Cyber News

AI Set to Play Key Role in Future Phishing Attacks and More in This Week's Cyber News

With cyber threats constantly on the rise, staying informed about the latest news and developments in the field is essential for maintaining digital safety. Because of this, cybersecurity remains a critical concern for organisations, governments, and individuals. In this blog post, we will explore the top cybersecurity news stories from this week, shedding light on significant events, and noteworthy security incidents.

This week new research revealed that SMEs struggle to identify and prioritise critical threat remediation, Carpetright revealed that they were targeted by hackers, and the US congress passed a bill to ban TikTok.

Overloaded by Security Tools, SMEs Struggle to Respond to Threats

The findings of a new survey reveal a troubling trend for small and medium-sized businesses (SMEs): The complexity of managing numerous security tools is overwhelming IT staff, leading them to miss critical security alerts and leaving companies vulnerable.

The survey found a staggering 73% of security professionals in SMEs have failed to address critical alerts. The top reasons cited were lack of staff and insufficient time. These professionals are swamped by the demands of monitoring security platforms, managing, and updating devices and security agents, patching vulnerabilities, and integrating new security tools. This overload creates a significant gap in their defences, potentially allowing cyberattacks to slip through the cracks.

Attack Surface Management tools, like our OBSERVATORY solution, can help manage and prioritise the most critical vulnerabilities.

AI set to play key role in future phishing attacks

A recent report has revealed a concerning trend in phishing tactics. QR code scams, known as quishing, have skyrocketed, rising from a negligible presence in 2021 to over 12% of attacks in 2023. This worrying trend persists in 2024, with quishing attempts currently at 10.8%.

The report also identifies a shift in social engineering techniques. Phishing emails are becoming lengthier, potentially due to the use of generative AI, and now incorporate social engineering tactics in nearly 19% of attacks. This suggests a move away from solely relying on malicious attachments to manipulate victims.

British Company Carpetright Hit by Cyberattack

British flooring retailer Carpetright fell victim to a cyberattack. Hackers deployed malware to infiltrate the company's systems, forcing staff to shut down the network at their Essex headquarters on Tuesday. This disruption impacted hundreds of customer orders.

Carpetright assures customers that the virus was contained before any data breach occurred. Staff received an email yesterday confirming the attack involved a malicious program.

UnitedHealth Confirms Ransom Payment and Data Breach at Change Healthcare

UnitedHealth Group revealed on Monday that they paid a ransom to cybercriminals following a February attack on their subsidiary, Change Healthcare. This attack compromised patient data, including both personal information and protected health information.

The company, with over 152 million customers, confirmed a significant portion of the US population could be affected. While the exact number of impacted individuals remains unknown, the scale suggests a substantial data breach.
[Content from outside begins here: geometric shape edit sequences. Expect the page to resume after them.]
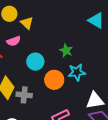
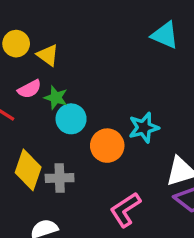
green star: (66, 51) -> (56, 98), moved

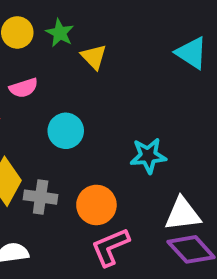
yellow triangle: (48, 55) -> (94, 57), moved
green star: (56, 98) -> (60, 33), moved
orange circle: (107, 146) -> (96, 205), moved

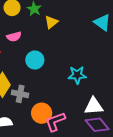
yellow triangle: (94, 57) -> (51, 22), turned 32
orange circle: (96, 205) -> (42, 113), moved

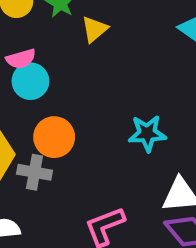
cyan circle: (35, 60) -> (30, 81), moved
orange circle: (42, 113) -> (54, 137), moved

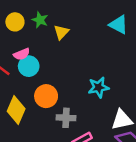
gray cross: (34, 172) -> (66, 118), moved

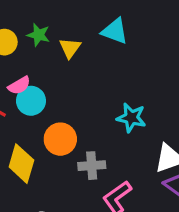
cyan triangle: (118, 25) -> (115, 31), moved
cyan star: (99, 87) -> (131, 118), turned 30

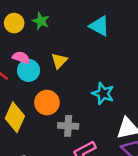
yellow triangle: (70, 48) -> (59, 61), moved
pink semicircle: (19, 85) -> (21, 58), turned -138

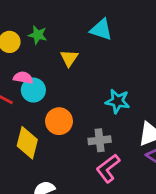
yellow triangle: (59, 61) -> (69, 58), moved
gray cross: (68, 126) -> (100, 140), moved

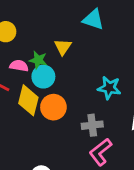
green star: (38, 35) -> (38, 60), moved
cyan circle: (33, 90) -> (43, 77), moved
yellow diamond: (27, 143) -> (28, 100), moved

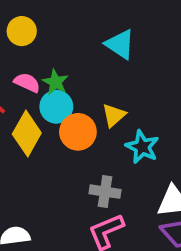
cyan triangle: (93, 19) -> (120, 44), moved
yellow triangle: (63, 47) -> (114, 115), moved
orange circle: (53, 107) -> (78, 132), moved

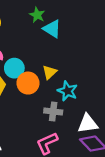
green star: (55, 82) -> (37, 15), moved
gray cross: (105, 192) -> (53, 112), moved

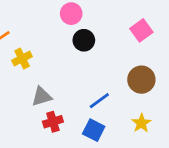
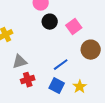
pink square: (141, 30) -> (74, 27), moved
yellow star: (141, 123) -> (80, 87), moved

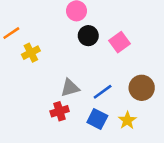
brown circle: (91, 50) -> (142, 88), moved
gray triangle: (20, 62) -> (70, 88), moved

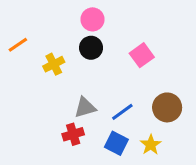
black circle: (88, 36) -> (91, 48), moved
yellow cross: (31, 53) -> (54, 64), moved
Lazarus Group Targets Asia with New Kaolin RAT

A recent report by Avast security researcher Luigino Camastra details a cyberattack campaign by the North Korea-linked Lazarus Group. The group used fake job offers to target individuals in Asia during summer 2023. These lures delivered a new remote access trojan (RAT) called Kaolin RAT.

Beyond standard RAT functions, Kaolin allows attackers to manipulate file timestamps and load malicious code received from their command-and-control server. This RAT appears to be a gateway for deploying the FudModule rootkit. FudModule exploits a recently patched vulnerability (CVE-2024-21338) in the appid.sys driver to gain complete control of the infected system and disable security measures.
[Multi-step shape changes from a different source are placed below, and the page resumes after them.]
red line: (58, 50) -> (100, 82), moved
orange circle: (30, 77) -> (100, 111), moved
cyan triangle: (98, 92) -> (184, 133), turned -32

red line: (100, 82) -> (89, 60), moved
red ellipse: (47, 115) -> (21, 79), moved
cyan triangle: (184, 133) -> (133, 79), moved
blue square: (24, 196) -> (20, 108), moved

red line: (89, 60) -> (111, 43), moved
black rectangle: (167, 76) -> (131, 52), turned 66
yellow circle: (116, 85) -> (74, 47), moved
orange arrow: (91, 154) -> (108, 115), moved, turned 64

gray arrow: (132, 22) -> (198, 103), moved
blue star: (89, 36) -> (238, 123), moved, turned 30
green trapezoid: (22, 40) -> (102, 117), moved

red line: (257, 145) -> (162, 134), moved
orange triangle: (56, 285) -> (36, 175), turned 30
US Congress Passes Bill to Ban TikTok

The US Senate has voted on a bill that will either ban TikTok or force its parent company, ByteDance, to forfeit ownership of the social media app. During the vote, senators voted in favour of the bill, with only 18 voting against.

The vote occurred on April 24, ten days after the House of Representatives passed the bill, titled Protecting Americans from Foreign Adversary Controlled Applicants Act, by a margin of 360 to 58. A few hours after the Senate vote, US President Joe Biden signed it.

Remaining well-informed about the latest developments in the industry is paramount in combating cybercrime. By staying abreast of relevant news, leaders can make informed decisions, proactively implement security measures, and effectively protect their organisations from cyberattacks. Maintaining a vigilant mindset, adhering to best practices, and leveraging cutting-edge technologies are all essential elements in constructing a secure digital future.